He quietly masturbates to the picture of his girlfriend taped to the underside of the top bunk, recalling the sweet perfume of her skin from the last time they made love. On the night before his deployment, after they both came, she shed tears of ecstasy and anguish, curling up in his arms and begging him not to go.
“Don’t throw your life away for a country that hates you!” she said. And yet, here he is, millions of miles from home, and he is just as hated now as he was back then.
His hand is dry and chafes him with each stroke, but he keeps going, pushing himself through the pain like he was taught to in boot camp. He climaxes silently, turning onto his side and wiping himself off on the white shirt he wore yesterday. He is rendered numb by the mixture of endorphins and norepinephrine coursing through his veins. It is a fleeting high, but it is enough to ease him into sleep just for tonight.
As his eyelids begin to droop, he glimpses the calendar hanging on the wall across from his bunk. It is March 20. Today is his birthday. And it is fucking springtime.

This is Billy on foot.
One day, Billy finds himself chased by a group of angry men wearing matching “God Bless America” t-shirts. Feet slap the concrete like hits on a snare drum. The guttural boom of Billy’s beating heart pounds rhythmically with each step he takes. Crazed yelling echoes through the air like hunting horns heralding the bloodhounds’ approach. Even as he ran for his life, Billy couldn’t help but feel like he was an action movie star, and some fucked-up composer was secretly scoring the entire chase sequence.
He rounds a corner and dashes into the nearest building, pressing himself against the wall and out of sight. He waits for the yells and trampling advances of his assailants to pass before he dares to peek out the glass display windows. A sudden “Can I help you?” piping up behind him causes him to yelp and turn around.

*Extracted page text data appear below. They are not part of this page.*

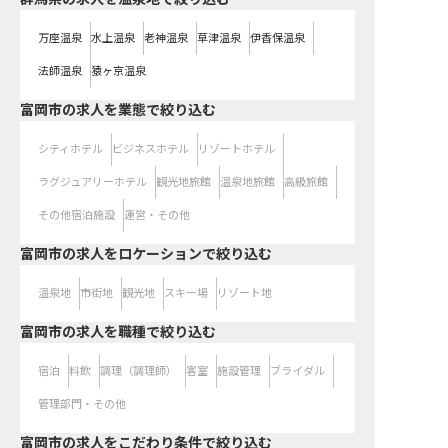
万座温泉
水上温泉
老神温泉
草津温泉
伊香保温泉
法師温泉
猿ヶ京温泉
富岡市の求人を業態で絞り込む
シティホテル
ビジネスホテル
リゾートホテル
ラグジュアリーホテル
観光地旅館
温泉地旅館
高級旅館
その他宿泊施設
運営・その他
富岡市の求人をロケーションで絞り込む
温泉地
市街地
観光地
スキー場
リゾート地
富岡市の求人を職種で絞り込む
宿泊
料飲
調理（調理師）
客室
施設管理
ブライダル
管理部門・その他
富岡市の求人をこだわり条件で絞り込む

A bulky, clean-faced man dressed in brown fatigues sits behind a wooden desk, his face slightly flushed from the warmth radiating from outside. His head is neatly shaven into a buzz cut, and as he stands up from his seat, he reveals a tall and muscular build framed by large arms and thick legs sheathed in heavy leather boots. A brass-plated name-tag reads, “Hartman.” His eyes survey Billy curiously. “Are you okay?” he asks.

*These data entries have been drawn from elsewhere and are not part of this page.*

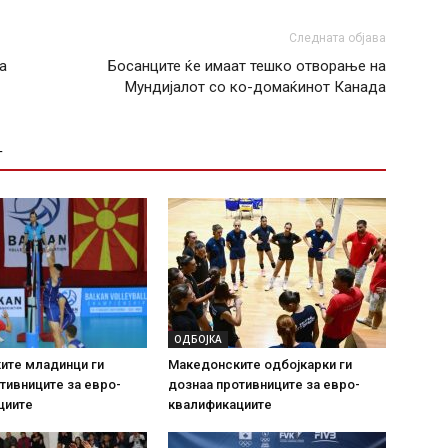
Следната објава
а
Босанците ќе имаат тешко отворање на
Мундијалот со ко-домаќинот Канада
Т
ОДБОЈКА
ите младинци ги
Македонските одбојкарки ги
тивниците за евро-
дознаа противниците за евро-
циите
квалификациите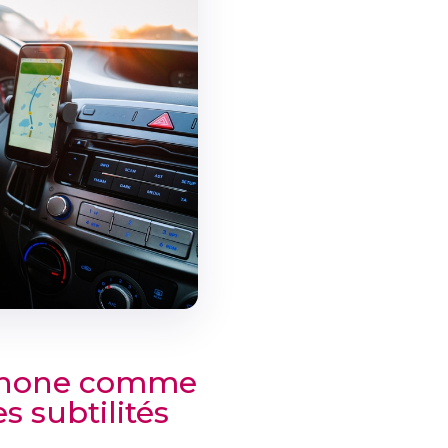
tphone comme
es subtilités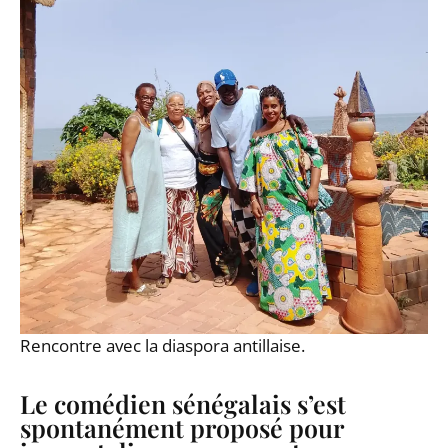
Rencontre avec la diaspora antillaise.
Le comédien sénégalais s’est
spontanément proposé pour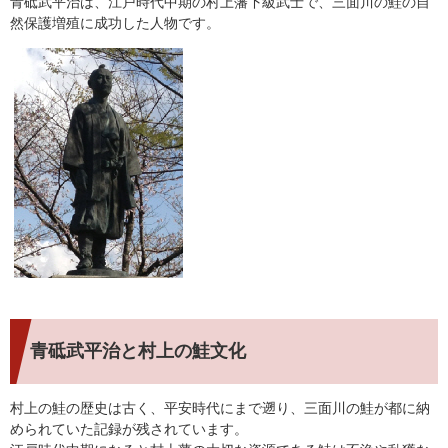
青砥武平治は、江戸時代中期の村上藩下級武士で、三面川の鮭の自
然保護増殖に成功した人物です。
青砥武平治と村上の鮭文化
村上の鮭の歴史は古く、平安時代にまで遡り、三面川の鮭が都に納
められていた記録が残されています。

Billy looks around. Posters of a ferocious-looking Uncle Sam and soldiers in mid-salute line the walls. Large signs reading “There is strong. And then there is ARMY strong!” hang from the ceiling. There is an American flag perched in the corner by the door. He blinks in confusion.
“Where am I?” Billy asks.
“The recruiting office,” Hartman replies.

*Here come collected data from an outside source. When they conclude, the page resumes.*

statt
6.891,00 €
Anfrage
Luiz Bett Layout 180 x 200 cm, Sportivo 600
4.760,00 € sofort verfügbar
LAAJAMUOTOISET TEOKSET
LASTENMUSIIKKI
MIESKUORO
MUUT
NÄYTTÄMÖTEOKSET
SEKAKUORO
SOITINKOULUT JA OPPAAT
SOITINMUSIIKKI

A pause. A breath. “…sorry for barging in.”
“It’s no problem, son. Those guys giving you trouble?”
“We had a…disagreement.”
“’Bout what?”
“Well, they wanted me to leave the country. I didn’t.”
Hartman’s brow furrows. “Why’s that?”
“Apparently, I killed all those people.”
“People?”
“The ones in the Twin Towers.”
The hollowness of Hartman’s thousand-yard stare seems to deepen as he continues to look upon Billy. He places his hands in his pockets and strides over, stopping within a few feet of him, his stare never breaking. He begins to walk slow circles around the room, his head turning to maintain his gaze upon Billy. All the while, Billy stands perfectly still, as if one wrong move would send him back into the cruel world outside, where the hounds were waiting to eat him alive. He finally comes to a halt in front of Billy. “Well, son, how ‘bout you let ol’ Uncle Sam help you with your problems?”
Billy is confused, but willing to listen. Unbeknownst to Hartman, Billy sees him as a sign from above that he can be changed, he can be redeemed, he can belong. Unbeknownst to Billy, Hartman sees his coffee-colored skin, wavy mop of dark hair, and lanky physique, and doesn’t see a terrorist at all. He sees another set of dog tags.

This is Billy after work.
The ASV ride back to base was alive with jubilant laughter and raucous shouting. The operation was a success. A village was shelled. Buildings were raided. Terrorists were blown to hell. Another zone secured thanks to the boys in brown.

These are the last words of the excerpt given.